¡Adiós juventud!
Según establece la Ley General de la Juventud 49-00, esta se vislumbra entre los 15 a 35 años para definir qué sería ser joven legalmente en la República Dominicana (todavía me falta para cumplir mi ciclo), y a propósito de que ayer se celebró el Día Nacional de la Juventud en el país, es importante resaltar algunos estudios recientes que estiman que esta pubertad hiperextendida concluiría a los 45 años, lo que considero que muchos darían como válido que se ensanche por una década más, resultando en un gran aliciente para los nuevos adultos.
Fuera del contexto de lo que engloba una ley, podríamos establecer que la juventud es un estado de ánimo, sin importar la edad real de un individuo. Sería absurdo pensar que una persona de 36 años no pueda sentirse, lucir y actuar como joven solo porque un papel así lo establece, porque los ciclos de vida se cumplen y estos hay que vivirlos a medida que uno debe hacerlo, aunque muchas veces esta se manifieste de una forma tardía; entonces ya sería algo quizás para intervenir profesionalmente.
¡Adiós juventud! Esa que nos impacientaba cada día al levantarnos para ir al liceo, porque ibas a ver a esa compañerita que te gustaba, aunque estuviera en otro curso y solo podías verla en el recreo o cambio de hora, pero que nunca te atreviste a decirle nada y solo el recuerdo de una época nos queda.
¡Adiós juventud! De ese tiempo que pensábamos que hacer lo que otros hacían era cool, porque así podíamos ser parte de un grupo. Cuando nos retaban de que no éramos capaces de hacer cosas sanas y a veces hasta absurdas por el simple hecho de encajar.
¡Adiós juventud! A los años cuando nos dábamos el tiempo de poder pensar en el futuro más adelante, tener tiempo para poder ir a la universidad, disfrutar del tiempo libre, poder conseguir un trabajo para poder aportar en el hogar y darnos ciertos gustos. Además de juntarnos los viernes con el coro y poder tomar mezclando de todo sin resaca y acidez que lamentar luego.
¡Adiós juventud! Porque irse a estudiar un máster fuera del país era una meta, no simplemente por los estudios que habíamos logrado o la beca que pudimos conquistar, a sabiendas de que en muchas ocasiones no consiste solo en tener los números para tenerla, sino más bien una lotería alzarte con ella. También era el tiempo de poder viajar y conocer otros países y culturas, porque no solo de estudios vive el hombre o la mujer.
¡Adiós juventud! Cuando podíamos acostarnos tarde por estar hablando por teléfono con una novia, o las llamadas grupales para hablar cosas que podías hacerlo al otro día en el colegio. O dormirse a deshoras por estar chateando en esos grupos de internet de aquellos tiempos «no vamos a delatar a quien nos lo contó», hacer todo eso y levantarte como nada, hasta sin sueño y con ganas de correr una maratón, quizás.
¡Adiós juventud! Aquella cuando podíamos trabajar para ahorrar y comprar cosas para nosotros, aportar en la casa sin ese compromiso de que tenías que hacerte el responsable de ella. Juntar el dinero de un carro usado porque lo importante no era qué auto tenías, era que tuvieras uno y poder llevar a tus amigos en él para irte a los lugares donde las cosas se ponían buenas.
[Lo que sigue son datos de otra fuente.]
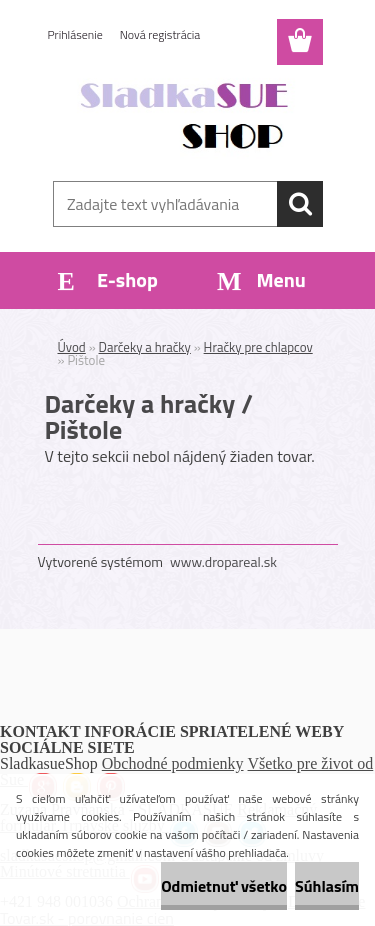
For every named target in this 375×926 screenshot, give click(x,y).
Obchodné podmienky (173, 763)
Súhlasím (327, 886)
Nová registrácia (160, 34)
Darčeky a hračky (145, 347)
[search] (300, 204)
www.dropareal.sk (223, 561)
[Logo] (187, 117)
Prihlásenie (75, 34)
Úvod (72, 347)
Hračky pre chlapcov (258, 347)
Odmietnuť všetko (224, 886)
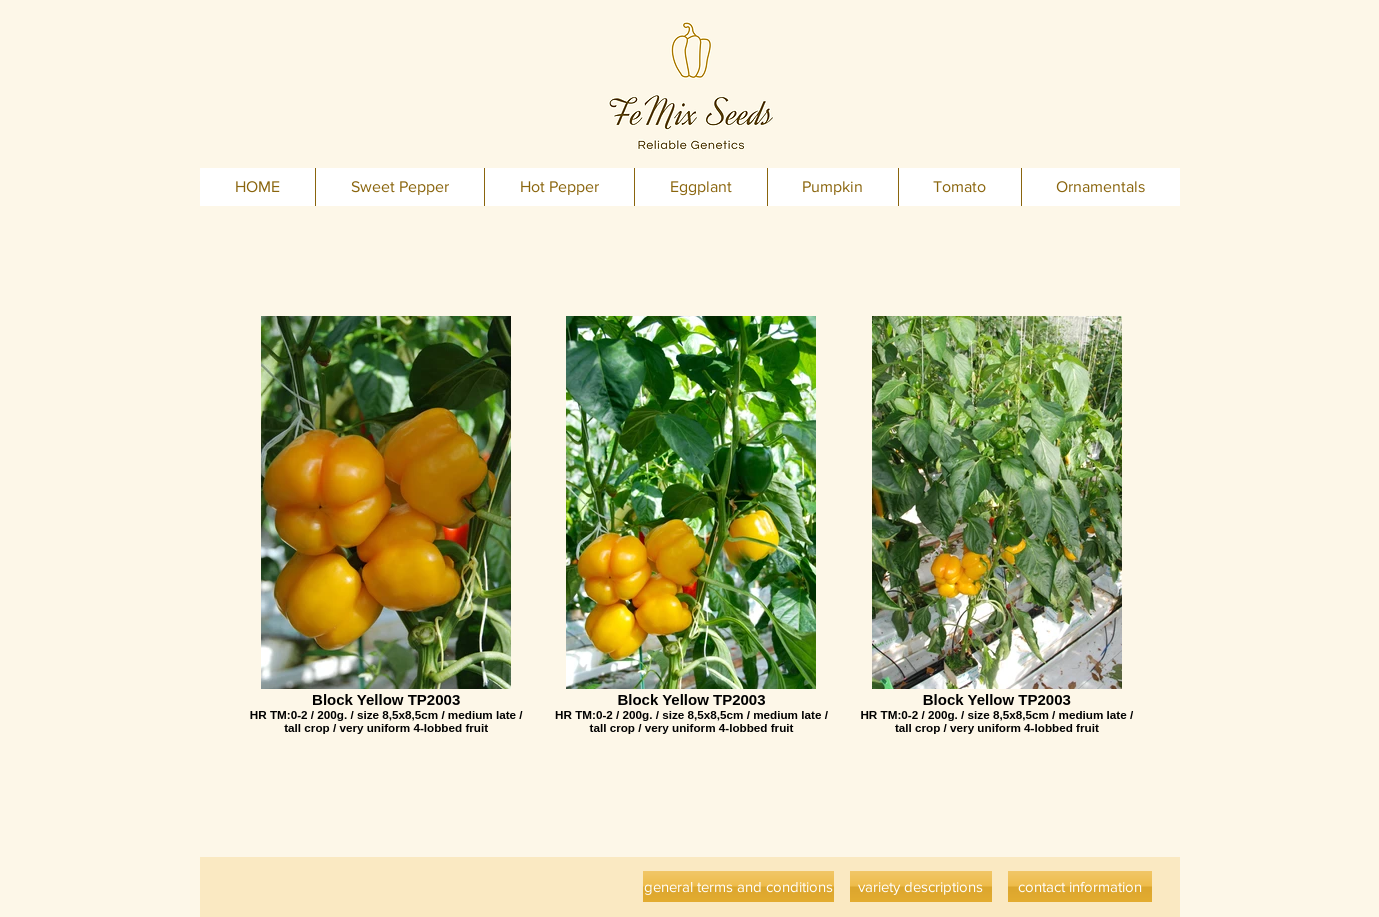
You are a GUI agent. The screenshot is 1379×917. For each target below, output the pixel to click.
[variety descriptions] (921, 886)
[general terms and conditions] (738, 886)
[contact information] (1080, 886)
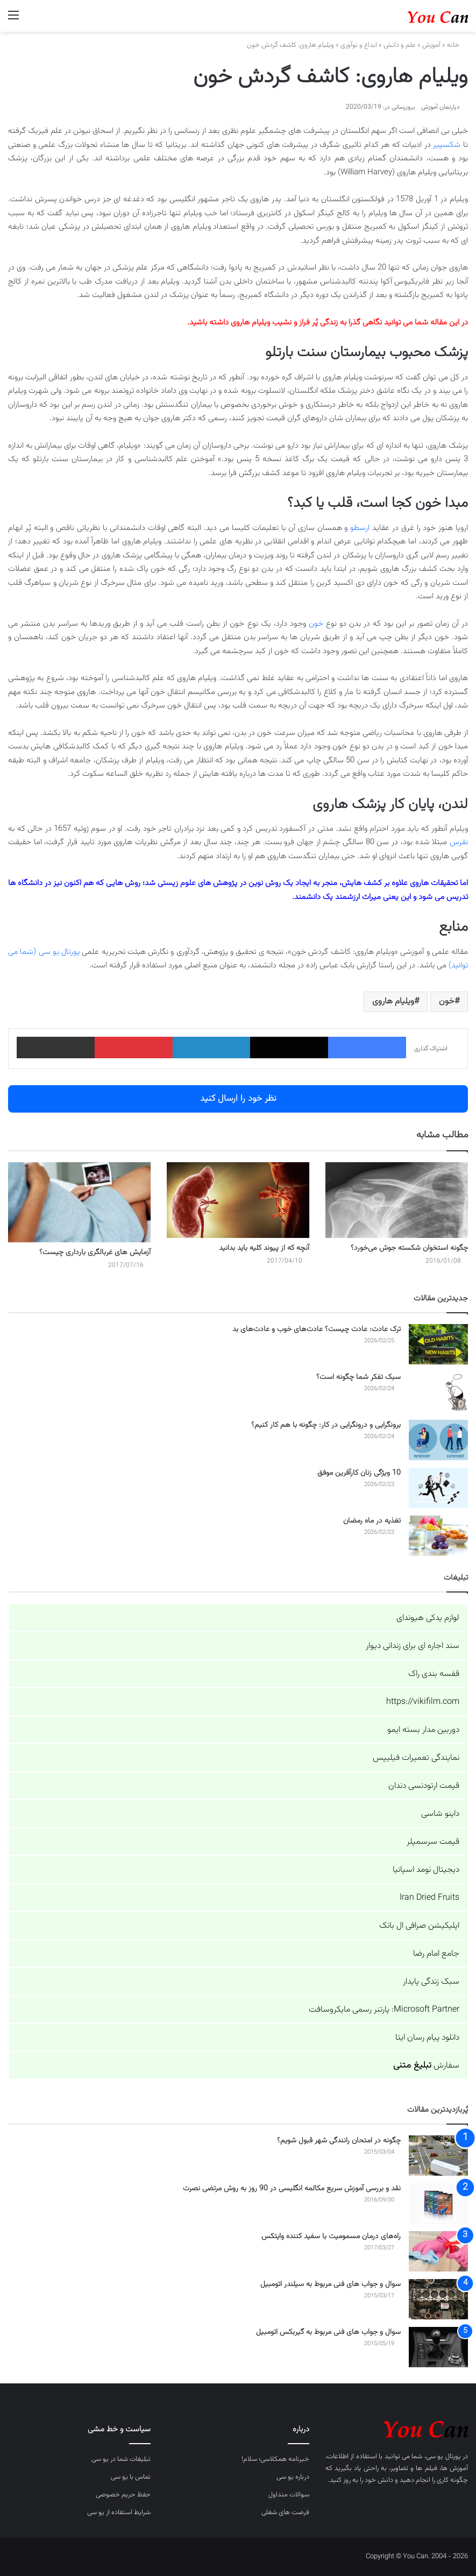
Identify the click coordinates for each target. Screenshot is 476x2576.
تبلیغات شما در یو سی (121, 2459)
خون (316, 624)
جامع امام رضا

¡Adiós juventud! Porque podíamos hacer cualquier rutina de ejercicios y aunque nos pudiera doler todo en el momento, al otro día ir como si nada a darle con más fe; no era algo del otro mundo, un poco de suplemento y una que otra vitamina bastaba para estar con un cuerpo sin problemas, achaques o débil.
¡Adiós juventud! Que el tiempo se ha encargado de hacernos saber, entender y aceptar que los años pasan, pesan y pisan, por lo que solo queda vivir acorde a lo que toca, cumplir los ciclos y saber que entramos en una etapa que puede ser mejor que la que dejamos atrás; ya tenemos más conocimientos, sabidurías, metas y sueños alcanzados. Tal vez no con la misma energía, pero seamos honestos, qué bien la pasamos, ¿o no?